**Work item:** Search the data below for the word "error" and copy each line that holds it.

(Stored data entries)
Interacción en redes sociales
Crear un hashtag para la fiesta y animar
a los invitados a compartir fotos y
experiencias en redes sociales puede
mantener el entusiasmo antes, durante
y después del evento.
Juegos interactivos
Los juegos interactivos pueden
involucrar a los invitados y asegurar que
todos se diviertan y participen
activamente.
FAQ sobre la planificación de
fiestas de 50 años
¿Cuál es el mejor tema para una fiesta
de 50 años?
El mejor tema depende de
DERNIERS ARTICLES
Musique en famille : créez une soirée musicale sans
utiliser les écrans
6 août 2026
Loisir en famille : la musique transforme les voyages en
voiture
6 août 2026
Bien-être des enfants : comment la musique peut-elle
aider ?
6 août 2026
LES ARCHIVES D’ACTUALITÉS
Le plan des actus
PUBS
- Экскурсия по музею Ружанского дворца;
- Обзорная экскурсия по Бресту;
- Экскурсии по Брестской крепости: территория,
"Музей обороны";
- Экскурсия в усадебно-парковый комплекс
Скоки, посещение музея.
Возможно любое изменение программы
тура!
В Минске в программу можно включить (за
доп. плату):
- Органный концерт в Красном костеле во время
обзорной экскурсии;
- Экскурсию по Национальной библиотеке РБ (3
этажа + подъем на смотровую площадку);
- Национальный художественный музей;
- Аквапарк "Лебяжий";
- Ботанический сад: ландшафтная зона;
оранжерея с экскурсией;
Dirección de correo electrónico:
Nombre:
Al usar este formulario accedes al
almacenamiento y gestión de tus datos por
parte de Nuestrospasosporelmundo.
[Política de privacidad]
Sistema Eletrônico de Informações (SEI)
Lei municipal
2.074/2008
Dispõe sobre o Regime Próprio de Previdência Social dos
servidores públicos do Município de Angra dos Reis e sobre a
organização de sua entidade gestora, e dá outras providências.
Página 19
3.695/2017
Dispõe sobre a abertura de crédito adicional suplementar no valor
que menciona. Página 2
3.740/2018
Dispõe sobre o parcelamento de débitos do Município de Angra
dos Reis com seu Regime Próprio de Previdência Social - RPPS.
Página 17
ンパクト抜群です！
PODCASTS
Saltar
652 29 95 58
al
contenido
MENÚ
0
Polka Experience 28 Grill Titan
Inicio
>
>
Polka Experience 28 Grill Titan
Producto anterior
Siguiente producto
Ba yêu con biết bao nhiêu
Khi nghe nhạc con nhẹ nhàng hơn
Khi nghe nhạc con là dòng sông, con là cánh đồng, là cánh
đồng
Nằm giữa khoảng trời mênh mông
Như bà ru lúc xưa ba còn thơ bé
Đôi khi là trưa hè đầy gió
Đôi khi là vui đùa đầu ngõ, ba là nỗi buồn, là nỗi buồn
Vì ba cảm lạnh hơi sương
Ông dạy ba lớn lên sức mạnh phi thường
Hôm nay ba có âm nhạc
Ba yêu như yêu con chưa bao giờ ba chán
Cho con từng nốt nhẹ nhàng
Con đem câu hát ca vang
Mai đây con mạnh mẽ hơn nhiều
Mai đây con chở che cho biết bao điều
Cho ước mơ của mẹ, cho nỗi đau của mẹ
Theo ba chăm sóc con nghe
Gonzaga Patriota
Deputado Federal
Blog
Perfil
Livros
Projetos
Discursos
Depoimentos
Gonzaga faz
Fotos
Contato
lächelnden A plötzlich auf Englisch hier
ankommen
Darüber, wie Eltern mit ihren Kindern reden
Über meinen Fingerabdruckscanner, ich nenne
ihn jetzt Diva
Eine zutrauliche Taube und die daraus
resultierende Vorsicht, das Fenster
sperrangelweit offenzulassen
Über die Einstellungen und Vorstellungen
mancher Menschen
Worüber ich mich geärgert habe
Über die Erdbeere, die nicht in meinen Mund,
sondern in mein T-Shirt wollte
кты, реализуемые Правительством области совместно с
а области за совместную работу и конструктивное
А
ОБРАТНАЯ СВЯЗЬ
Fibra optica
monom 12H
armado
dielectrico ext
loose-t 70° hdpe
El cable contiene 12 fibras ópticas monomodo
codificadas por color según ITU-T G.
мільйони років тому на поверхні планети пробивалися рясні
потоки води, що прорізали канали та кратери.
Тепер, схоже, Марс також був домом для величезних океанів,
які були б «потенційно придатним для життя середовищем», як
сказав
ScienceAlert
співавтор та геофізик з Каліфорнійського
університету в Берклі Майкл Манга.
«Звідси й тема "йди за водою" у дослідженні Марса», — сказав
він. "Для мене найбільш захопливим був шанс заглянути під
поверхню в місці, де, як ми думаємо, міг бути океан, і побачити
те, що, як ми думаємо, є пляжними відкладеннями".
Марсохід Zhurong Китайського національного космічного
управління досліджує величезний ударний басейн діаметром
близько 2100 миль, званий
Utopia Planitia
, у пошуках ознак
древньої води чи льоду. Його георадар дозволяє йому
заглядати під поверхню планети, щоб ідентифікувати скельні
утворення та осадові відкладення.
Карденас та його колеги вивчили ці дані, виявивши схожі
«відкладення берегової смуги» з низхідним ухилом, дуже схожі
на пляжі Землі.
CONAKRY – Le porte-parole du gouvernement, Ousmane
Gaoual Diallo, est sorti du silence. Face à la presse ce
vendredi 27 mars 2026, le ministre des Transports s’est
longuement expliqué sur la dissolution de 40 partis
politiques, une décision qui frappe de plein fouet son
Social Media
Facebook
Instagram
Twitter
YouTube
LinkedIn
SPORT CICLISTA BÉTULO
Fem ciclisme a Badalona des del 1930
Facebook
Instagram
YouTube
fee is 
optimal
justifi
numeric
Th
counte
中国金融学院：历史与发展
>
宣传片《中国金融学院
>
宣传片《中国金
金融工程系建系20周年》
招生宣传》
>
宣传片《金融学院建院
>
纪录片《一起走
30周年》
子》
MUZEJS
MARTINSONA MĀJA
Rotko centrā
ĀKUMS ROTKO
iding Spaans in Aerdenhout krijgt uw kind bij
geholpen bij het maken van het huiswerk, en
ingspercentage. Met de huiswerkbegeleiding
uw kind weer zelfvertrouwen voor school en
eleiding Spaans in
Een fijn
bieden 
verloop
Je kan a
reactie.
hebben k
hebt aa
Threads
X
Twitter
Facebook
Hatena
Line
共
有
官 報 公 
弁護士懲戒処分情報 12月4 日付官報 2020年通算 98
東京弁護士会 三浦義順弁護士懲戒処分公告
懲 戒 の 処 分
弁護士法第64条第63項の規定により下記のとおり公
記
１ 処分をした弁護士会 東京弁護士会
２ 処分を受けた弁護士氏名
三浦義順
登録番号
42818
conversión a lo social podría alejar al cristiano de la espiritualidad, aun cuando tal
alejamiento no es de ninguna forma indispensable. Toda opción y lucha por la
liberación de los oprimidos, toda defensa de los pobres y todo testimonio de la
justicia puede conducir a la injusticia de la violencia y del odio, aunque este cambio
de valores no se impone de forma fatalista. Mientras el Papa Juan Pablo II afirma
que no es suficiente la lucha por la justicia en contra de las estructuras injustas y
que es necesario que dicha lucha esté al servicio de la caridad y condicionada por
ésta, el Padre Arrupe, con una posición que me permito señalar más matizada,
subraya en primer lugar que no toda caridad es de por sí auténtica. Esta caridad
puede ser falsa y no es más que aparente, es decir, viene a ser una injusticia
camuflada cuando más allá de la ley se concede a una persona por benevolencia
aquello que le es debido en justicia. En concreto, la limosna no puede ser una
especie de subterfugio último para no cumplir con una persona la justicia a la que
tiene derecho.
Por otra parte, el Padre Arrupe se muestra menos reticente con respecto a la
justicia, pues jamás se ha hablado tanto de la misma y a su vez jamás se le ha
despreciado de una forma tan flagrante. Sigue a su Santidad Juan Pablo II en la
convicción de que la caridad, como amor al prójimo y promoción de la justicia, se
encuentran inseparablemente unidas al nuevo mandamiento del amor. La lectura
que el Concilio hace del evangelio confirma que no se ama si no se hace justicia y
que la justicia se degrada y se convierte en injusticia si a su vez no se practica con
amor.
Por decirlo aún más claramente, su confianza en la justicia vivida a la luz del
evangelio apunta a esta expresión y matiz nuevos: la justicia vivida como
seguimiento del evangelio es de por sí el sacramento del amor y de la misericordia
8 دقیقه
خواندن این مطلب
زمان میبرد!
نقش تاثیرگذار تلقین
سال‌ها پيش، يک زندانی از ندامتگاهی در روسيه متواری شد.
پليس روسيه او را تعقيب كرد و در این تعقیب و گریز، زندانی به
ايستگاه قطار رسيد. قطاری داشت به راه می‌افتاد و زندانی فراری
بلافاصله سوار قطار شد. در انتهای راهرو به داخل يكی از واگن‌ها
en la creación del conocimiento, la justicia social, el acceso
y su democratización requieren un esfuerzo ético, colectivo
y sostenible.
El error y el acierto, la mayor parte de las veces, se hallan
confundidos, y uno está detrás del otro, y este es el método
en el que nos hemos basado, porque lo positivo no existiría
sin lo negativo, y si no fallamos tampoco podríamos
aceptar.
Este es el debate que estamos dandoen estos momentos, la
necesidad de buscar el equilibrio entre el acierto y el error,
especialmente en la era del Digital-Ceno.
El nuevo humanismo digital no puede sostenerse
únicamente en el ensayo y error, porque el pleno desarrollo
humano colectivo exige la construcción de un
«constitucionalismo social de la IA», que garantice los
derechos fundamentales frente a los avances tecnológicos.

**Your solution:**
El error y el acierto, la mayor parte de las veces, se hallan
necesidad de buscar el equilibrio entre el acierto y el error,
únicamente en el ensayo y error, porque el pleno desarrollo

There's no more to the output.